» **WORK TO BE COMPLETED**
One exact copy of the listing is needed. It should contain no pictures.

BEGIN PROVIDED MATERIAL

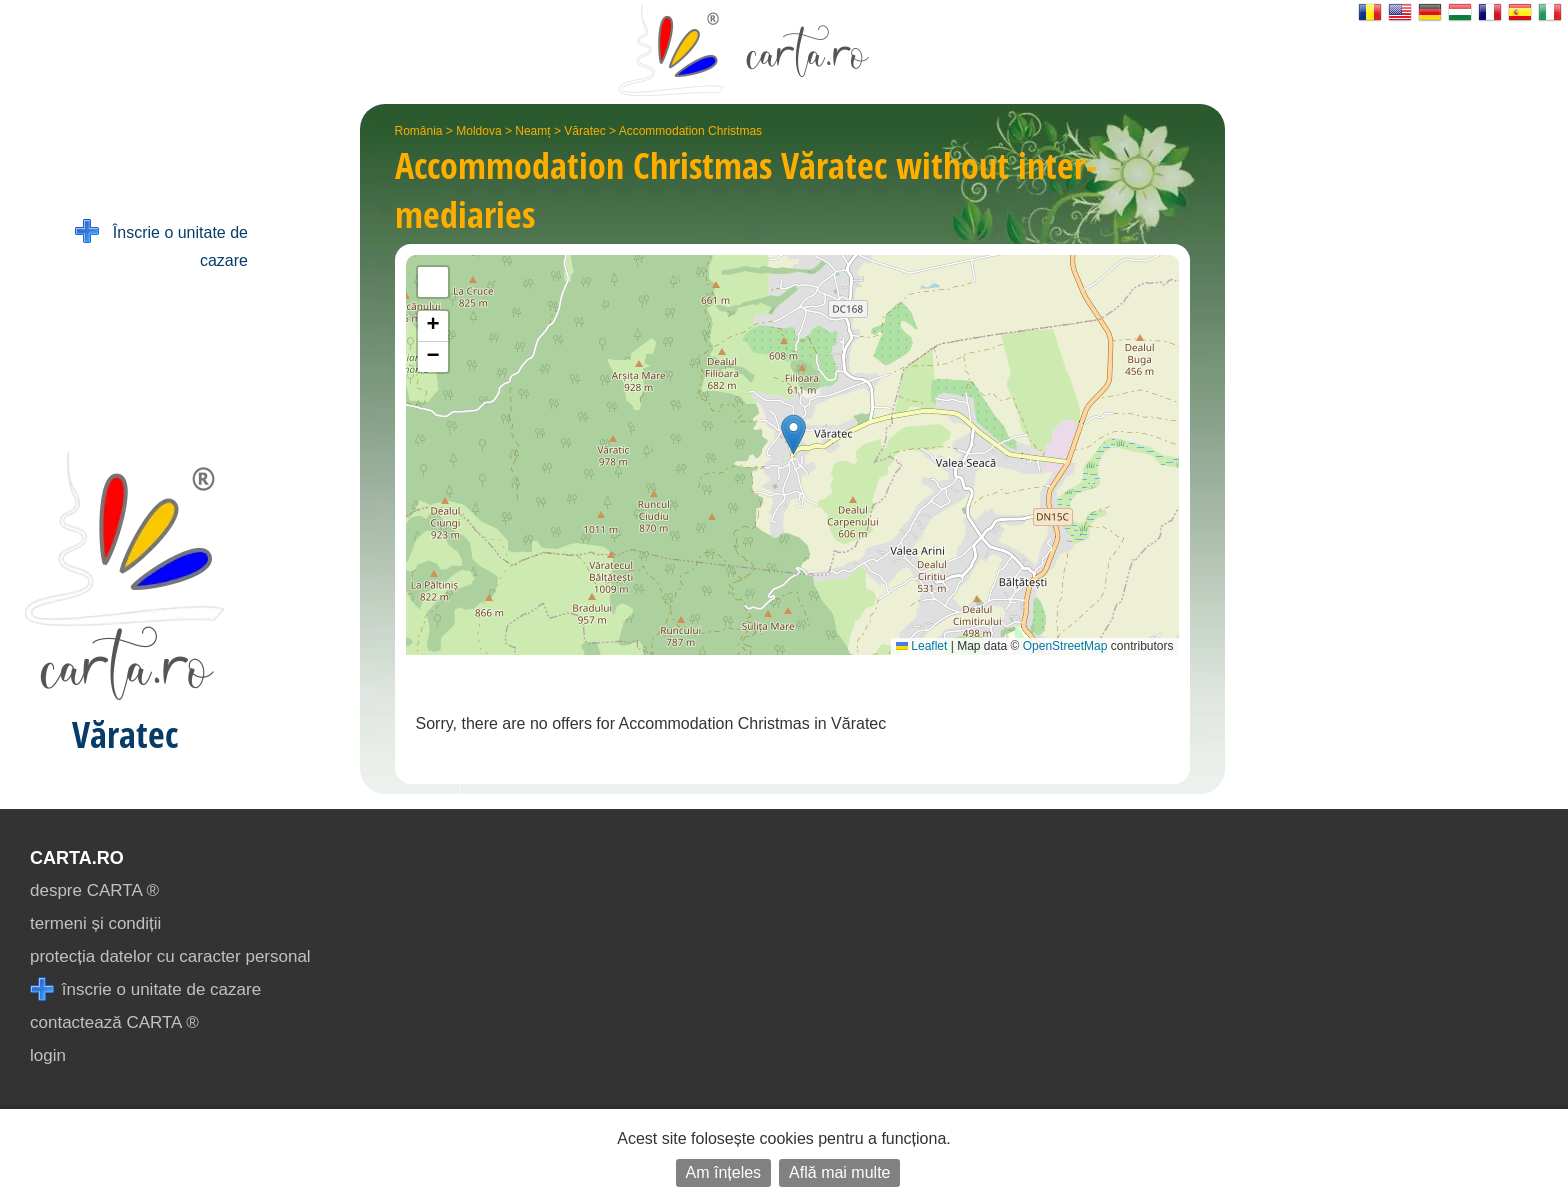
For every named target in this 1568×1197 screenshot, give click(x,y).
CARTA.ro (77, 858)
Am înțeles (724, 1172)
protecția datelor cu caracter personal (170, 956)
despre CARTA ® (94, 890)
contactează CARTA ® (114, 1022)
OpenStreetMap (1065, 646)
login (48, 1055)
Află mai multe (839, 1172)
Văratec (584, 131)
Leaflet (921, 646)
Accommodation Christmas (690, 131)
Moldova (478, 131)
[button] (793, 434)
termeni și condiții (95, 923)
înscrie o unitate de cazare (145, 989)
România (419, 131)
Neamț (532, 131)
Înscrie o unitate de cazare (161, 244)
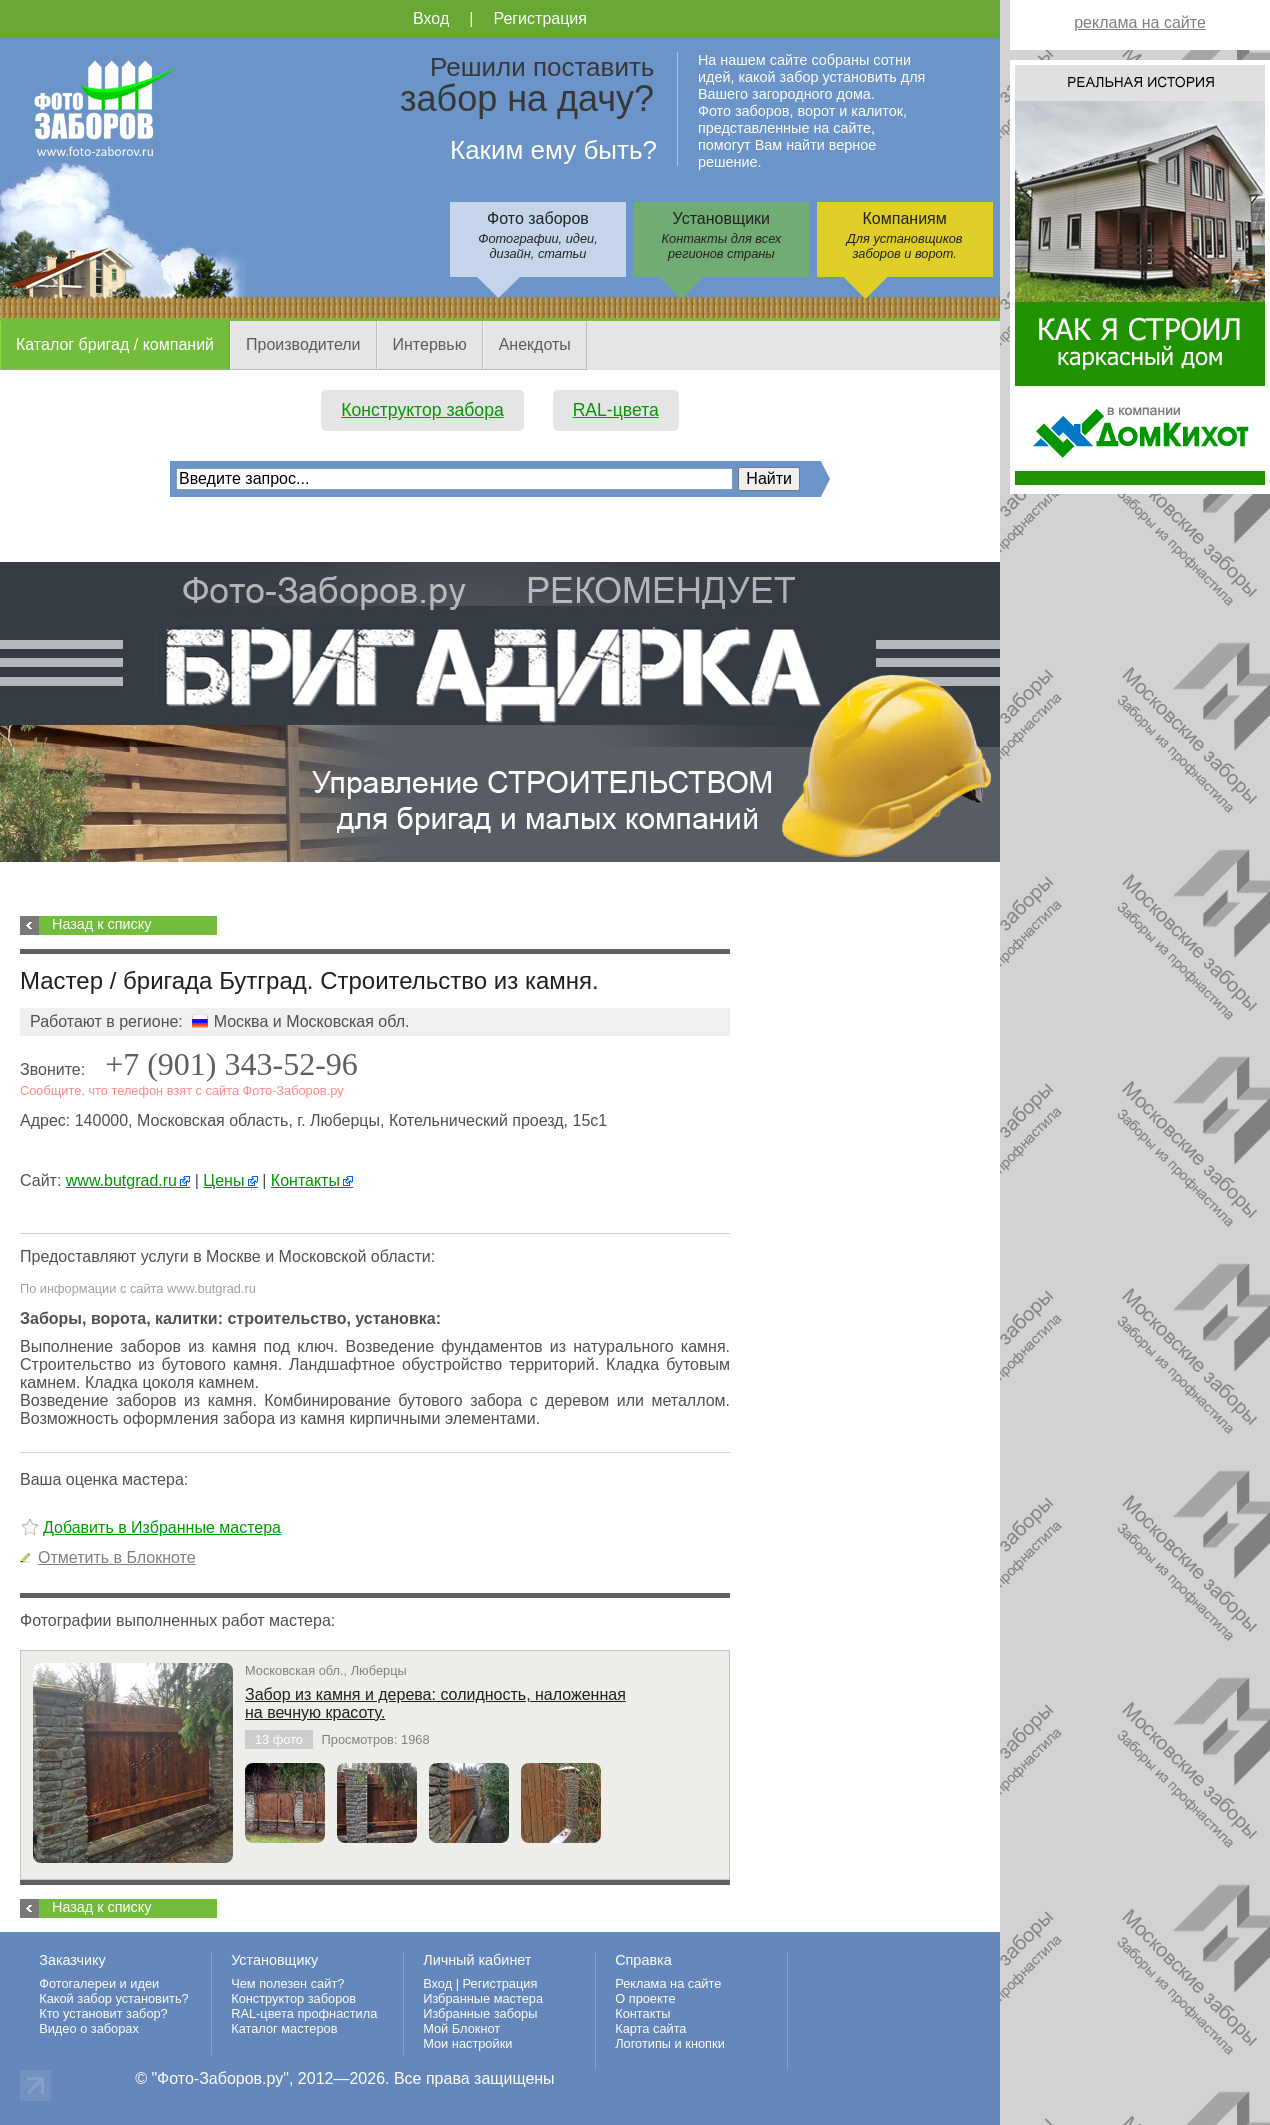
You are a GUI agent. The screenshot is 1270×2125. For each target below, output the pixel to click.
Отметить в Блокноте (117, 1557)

END PROVIDED MATERIAL

» **TASK RESULT**
For every named target in this 1568×1197 screenshot, give click(x,y).
CARTA.ro (77, 858)
Am înțeles (724, 1172)
protecția datelor cu caracter personal (170, 956)
despre CARTA ® (94, 890)
contactează CARTA ® (114, 1022)
OpenStreetMap (1065, 646)
login (48, 1055)
Află mai multe (839, 1172)
Văratec (584, 131)
Leaflet (921, 646)
Accommodation Christmas (690, 131)
Moldova (478, 131)
[button] (793, 434)
termeni și condiții (95, 923)
înscrie o unitate de cazare (145, 989)
România (419, 131)
Neamț (532, 131)
Înscrie o unitate de cazare (161, 244)
You are a GUI agent. The screenshot is 1270×2125. For each target below, output the pixel to click.
Отметить в Блокноте (117, 1557)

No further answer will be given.